Hamilton Harty Musical Polymath is one of The Boydell Press’ ‘Music in Britain, 1600-2000’ series which is a developing collection of books addressing a variety of musical people, events and movements.  Recent volumes include monographs on William Lawes, the appreciation of Thomas Tallis in the nineteenth- century and the present author’s study of Sir John Stainer.
The basic format of the present book is a chronological survey of the Hamilton Harty’s life and works. This begins with his early life in Ireland and follows his career in London as an accompanist and then a composer. Two important chapters deal with Harty and the Hallé, which in many ways is the core of this book.

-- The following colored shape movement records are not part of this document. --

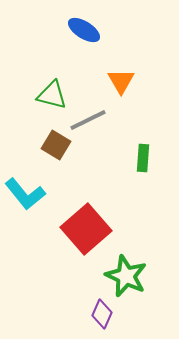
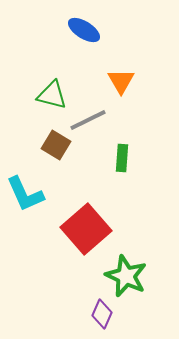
green rectangle: moved 21 px left
cyan L-shape: rotated 15 degrees clockwise
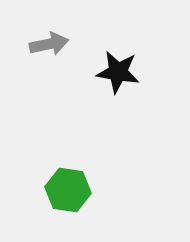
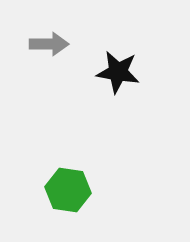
gray arrow: rotated 12 degrees clockwise
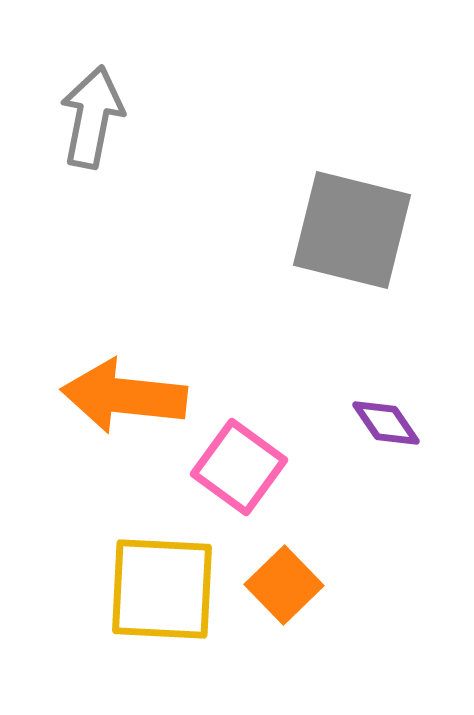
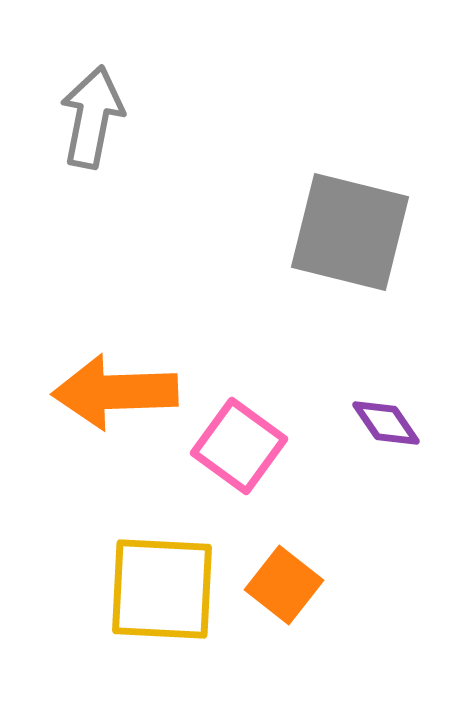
gray square: moved 2 px left, 2 px down
orange arrow: moved 9 px left, 4 px up; rotated 8 degrees counterclockwise
pink square: moved 21 px up
orange square: rotated 8 degrees counterclockwise
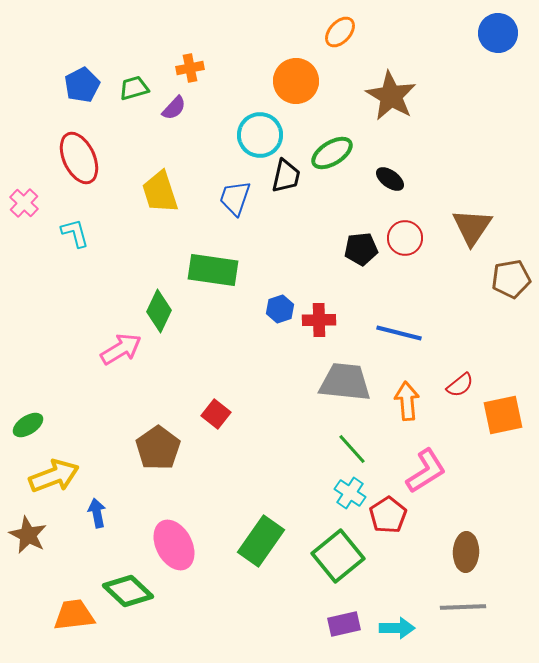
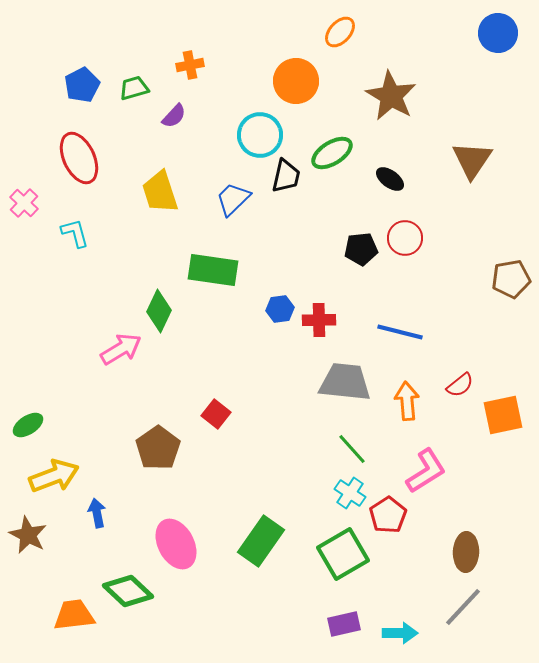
orange cross at (190, 68): moved 3 px up
purple semicircle at (174, 108): moved 8 px down
blue trapezoid at (235, 198): moved 2 px left, 1 px down; rotated 27 degrees clockwise
brown triangle at (472, 227): moved 67 px up
blue hexagon at (280, 309): rotated 12 degrees clockwise
blue line at (399, 333): moved 1 px right, 1 px up
pink ellipse at (174, 545): moved 2 px right, 1 px up
green square at (338, 556): moved 5 px right, 2 px up; rotated 9 degrees clockwise
gray line at (463, 607): rotated 45 degrees counterclockwise
cyan arrow at (397, 628): moved 3 px right, 5 px down
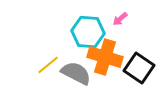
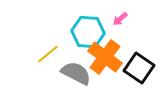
orange cross: rotated 20 degrees clockwise
yellow line: moved 11 px up
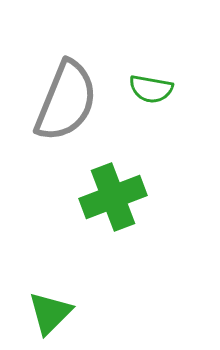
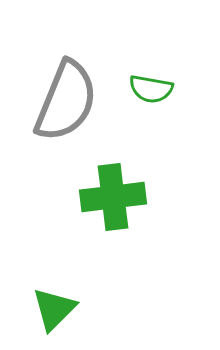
green cross: rotated 14 degrees clockwise
green triangle: moved 4 px right, 4 px up
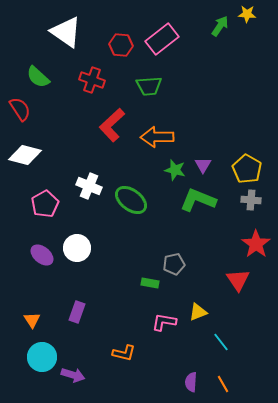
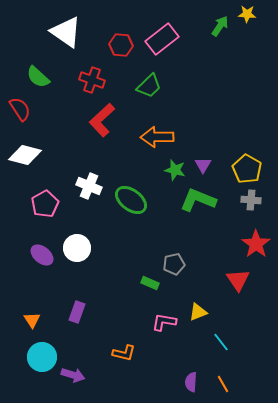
green trapezoid: rotated 40 degrees counterclockwise
red L-shape: moved 10 px left, 5 px up
green rectangle: rotated 12 degrees clockwise
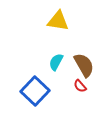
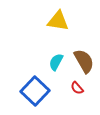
brown semicircle: moved 4 px up
red semicircle: moved 3 px left, 2 px down
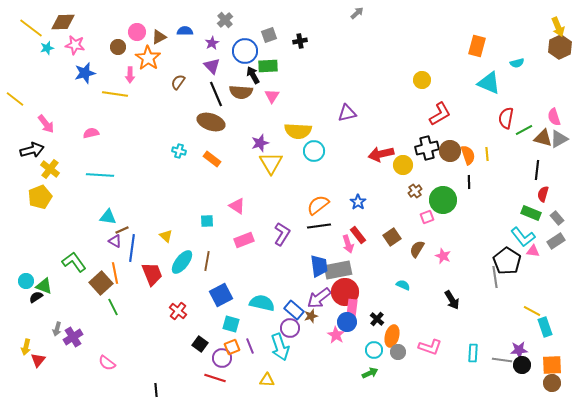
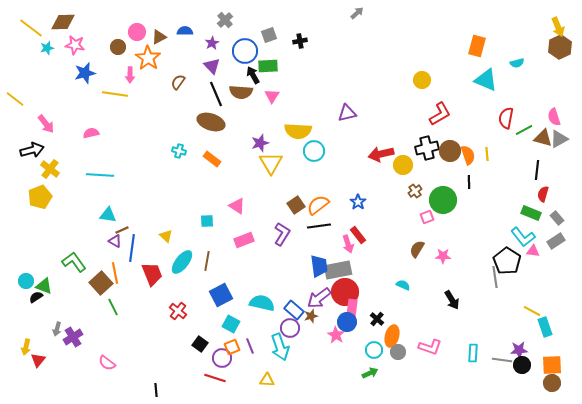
cyan triangle at (489, 83): moved 3 px left, 3 px up
cyan triangle at (108, 217): moved 2 px up
brown square at (392, 237): moved 96 px left, 32 px up
pink star at (443, 256): rotated 21 degrees counterclockwise
cyan square at (231, 324): rotated 12 degrees clockwise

Finally, his work with the London Symphony Orchestra, the tours to America and Australia and the late masterpiece The Children of Lir are addressed.
Primarily, this is a scholarly book that leads the reader beyond any superficial assessment of Harty’s achievement. Multiple trajectories of interest are implied by the sub-title of the book- Musical Polymath. Scholars, historians and general readers interested in British musical history will find much fascinating source material and helpful insights into a wide variety of topics. This includes an examination of Harty as accompanist, conductor, occasional controversialist, lover and composer. Important assessments are made of the influence of Irish culture on Harty’s work. Glancing at the index reveals that he knew virtually everyone in the early 20th century musical world. Many of these relationships are explored in detail. An examination is made of Hamilton Harty’s musical aesthetic, which struggled with modernist music but was open to other developments such as George Gershwin and his ‘American in Paris.’
From my own point of view, the critical examination of most of Harty’s compositions was my first port of call. This makes for a challenging assessment that is complimentary to the essays collected by Greer (1979).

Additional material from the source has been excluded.